LEDs are among the most environmentally friendly electronic components available today. The expected life of a properly designed LED lighting assembly can exceed 10-12 years, or 70,000 hours. There are no moving parts to wear out, filaments to be broken or mercury biohazards present. So how, you may ask, can one extend the life cycle of this product?

The first key for maximizing your circuitry and extending the lifecycle of an LED is to correctly size and wire your components. To avoid almost instant burn out, a resistor must be connected in series with LEDs to limit the current.

To calculate the resistor value ‘R’ use the following:

R = (V_S – V_L)/I where:

V_S = Supply Voltage

V_L = LED Voltage

I   = LED Current

Check manufacturer specifications for the applicable LED voltage and current. If the resistor value calculated is not available choose the next larger size to limit the current and protect your LED.

When connecting multiple LEDs it is advisable to wire them in series when possible, as they will share the same current. If parallel connections are to be used, make sure each LED has a resistor in series to limit the current in that leg and protect your device. Always be sure to double-check polarity. While many think the only result of incorrect wiring is a light that doesn’t energize but it is possible to apply a reverse voltage above the typically low reverse breakdown voltage of an LED. This will result in damage to your LED and a reduced lifecycle, if not destruction of the component.

The future opportunities for extending LED life cycles are abundant. I’ve included a couple of the most interesting projects that are closest to completion and implementation.

One of the new developments being researched and tested is using metal-coated silicon wafers. This will reduce costs further and extend the LED life cycle even beyond current abilities. The Applied Physics Letters journal published a study by Purdue Engineers regarding current silicon-based research trials. A reflective metal coating is applied to a silicon wafer. The new metal coating is a thin, reflective layer of zirconium nitride.
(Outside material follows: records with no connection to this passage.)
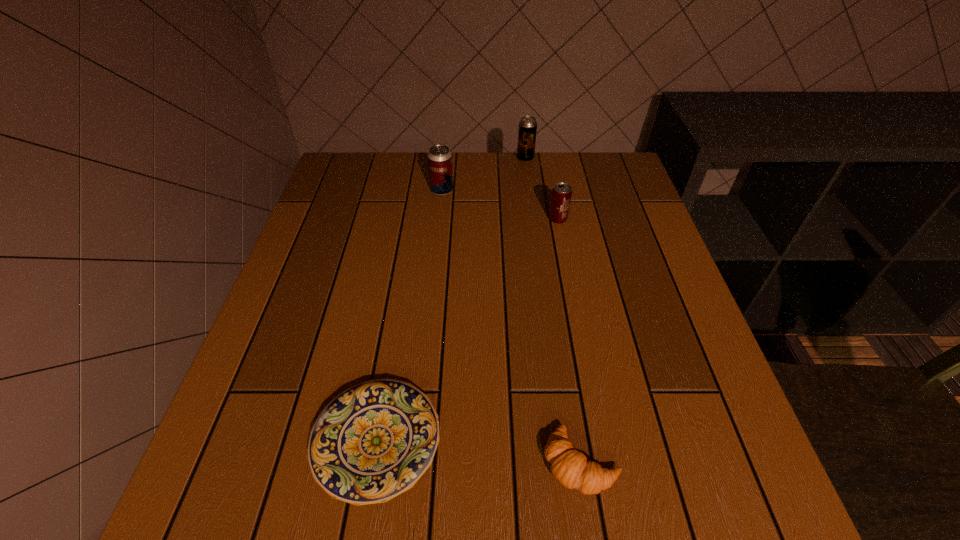 Where is `vacant area that lies between the shortest object and the second farthest beer can`? vacant area that lies between the shortest object and the second farthest beer can is located at coordinates (410, 316).

The image size is (960, 540). What are the coordinates of `vacant space in between the fourth tallest object and the rightmost beer can` in the screenshot? It's located at (569, 340).

At what (x,y) coordinates should I click in order to perform the action: click on blank region between the crescent roll and the second nearest beer can. Please return your answer as a coordinate pair (x, y). This screenshot has height=540, width=960. Looking at the image, I should click on (512, 326).

You are a GUI agent. You are given a task and a screenshot of the screen. Output one action in this format:
    pyautogui.click(x=<x>, y=<y>)
    Task: Click on the empty space between the leftmost beer can and the farthest object
    The width and height of the screenshot is (960, 540).
    Given the screenshot: What is the action you would take?
    pyautogui.click(x=484, y=174)

Identify the location of empty space that is in between the crescent roll and the rightmost beer can. (569, 340).

Locate an element on the screen. object identified as the closest to the plate is located at coordinates pyautogui.click(x=569, y=466).

Identify which object is the second closest to the second shortest object. Please provide its 2D coordinates. Your answer should be formatted as a tuple, i.e. [(x, y)], where the tuple contains the x and y coordinates of a point satisfying the conditions above.

[(561, 195)]

Locate an element on the screen. This screenshot has height=540, width=960. beer can object that ranks as the closest to the fourth tallest object is located at coordinates (561, 195).

Point out which beer can is positioned as the nearest to the leftmost beer can. Please provide its 2D coordinates. Your answer should be formatted as a tuple, i.e. [(x, y)], where the tuple contains the x and y coordinates of a point satisfying the conditions above.

[(527, 130)] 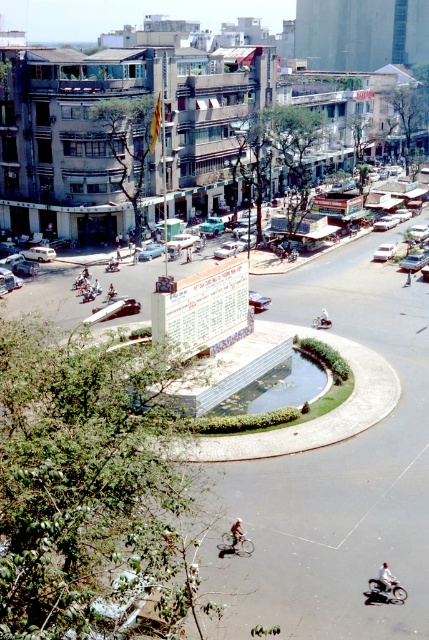 You are standing at the center of the roundabout and want to find the silver metallic bicycle at center. In which direction should you look relative to your current position?

The silver metallic bicycle at center is located at point (235, 544), which is to the right of the center point. Therefore, you should look to your right to find it.

Consider the image. You are a pedestrian standing at the roundabout in the center of the city. You see two points marked on the ground. The first point is at coordinates point [384,588] and the second point is at point [247,540]. Which point is closer to you?

Point [384,588] is in front of point [247,540], so the first point is closer to you.

In the scene shown: You are a delivery person needing to cross the street from the metallic silver car at center to the white plastic bicycle at center. Considering the traffic light is green for pedestrians, can you safely walk this distance in 15 seconds?

The distance between the metallic silver car at center and the white plastic bicycle at center is 10.86 meters. At an average walking speed of 1.4 meters per second, it would take approximately 7.76 seconds to cover this distance. Since the traffic light is green and the time required is less than 15 seconds, you can safely cross. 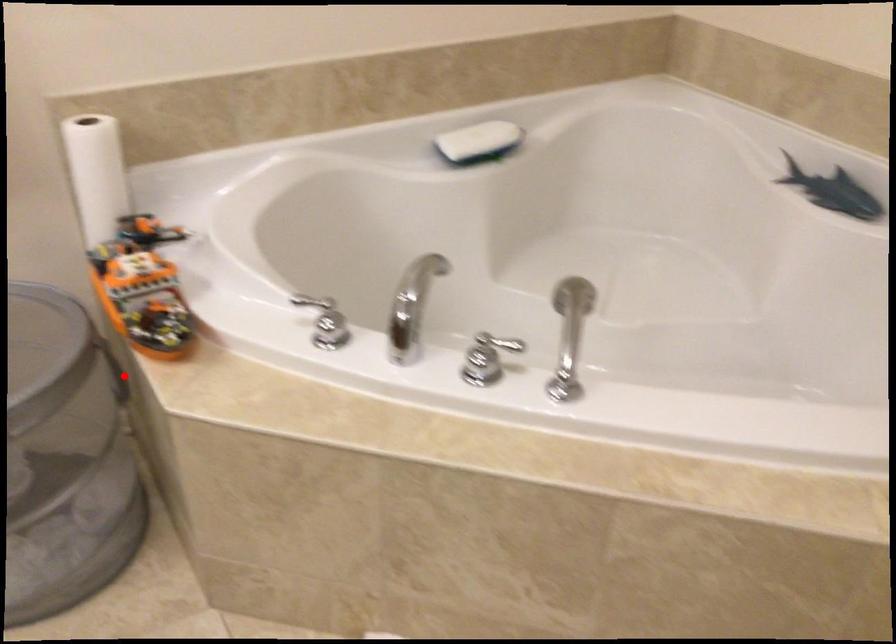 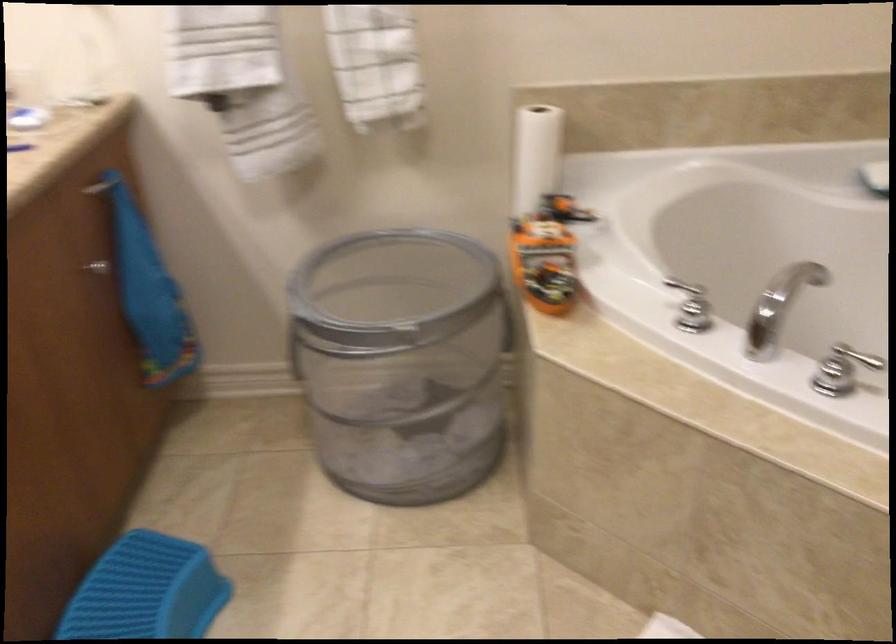 Find the pixel in the second image that matches the highlighted location in the first image.

(506, 322) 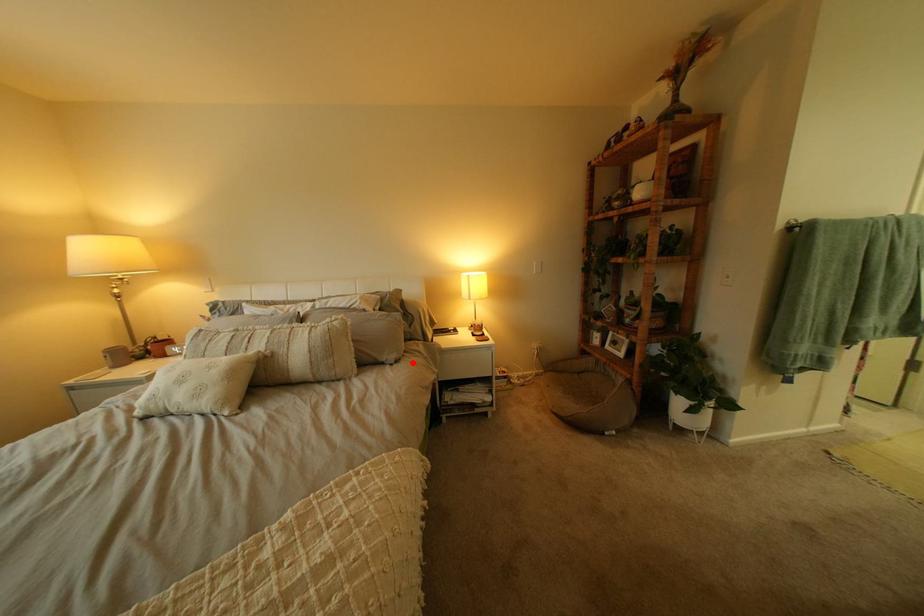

Currently, when the LED emits light, that light is emitted in both the up and down directions. The reflective metal coating limits the light lost in the downward direction. This will reduce the LED duty cycle and allow an extended life.

Another method of operating LED circuits through manipulation of the gain control and duty cycle is currently seeking a patent. The higher gain control in this technique results in a duty cycle of less than 100%. This extends LED life by essentially slowing the aging process. This process also includes end-of life predictions for your LED device or entire lighting assembly. Being able to predict and replace LEDs during scheduled maintenance times reduces facility cost and downtime of equipment.

There are many other research projects in place to improve the life cycle and efficiency of light emitting diodes. A variety of these use IC chips for circuit control while others employ new multi-chip technologies.

With copious amounts of research time and money being dedicate to improving the current benefits of LED usage, this is a new and exciting time for this field. Research efforts to further prolong LED life will once again bring new life to this device and expand its use to unknown limits.